TASK STATEMENT
What is needed is each line of the data below that holds the string "Jamestown".

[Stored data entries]

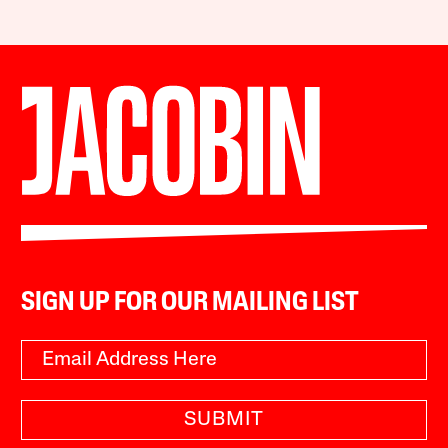
SIGN UP FOR OUR MAILING LIST
SUBMIT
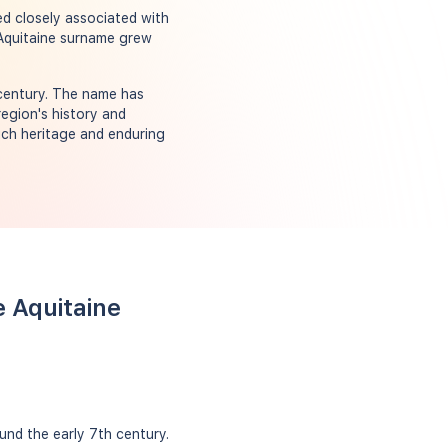
ed closely associated with
 Aquitaine surname grew
 century. The name has
region's history and
ich heritage and enduring
e Aquitaine
und the early 7th century.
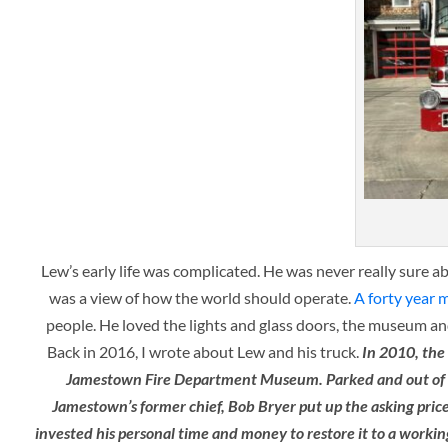
Lew’s early life was complicated. He was never really sure a
was a view of how the world should operate.
A forty year 
people. He loved the lights and glass doors, the museum and
Back in 2016, I wrote about Lew and his truck.
In 2010, the
Jamestown Fire Department Museum. Parked and out of servi
Jamestown’s former chief, Bob Bryer put up the asking price o
invested his personal time and money to restore it to a workin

RESULT
Jamestown Fire Department Museum. Parked and out of servi
Jamestown’s former chief, Bob Bryer put up the asking price o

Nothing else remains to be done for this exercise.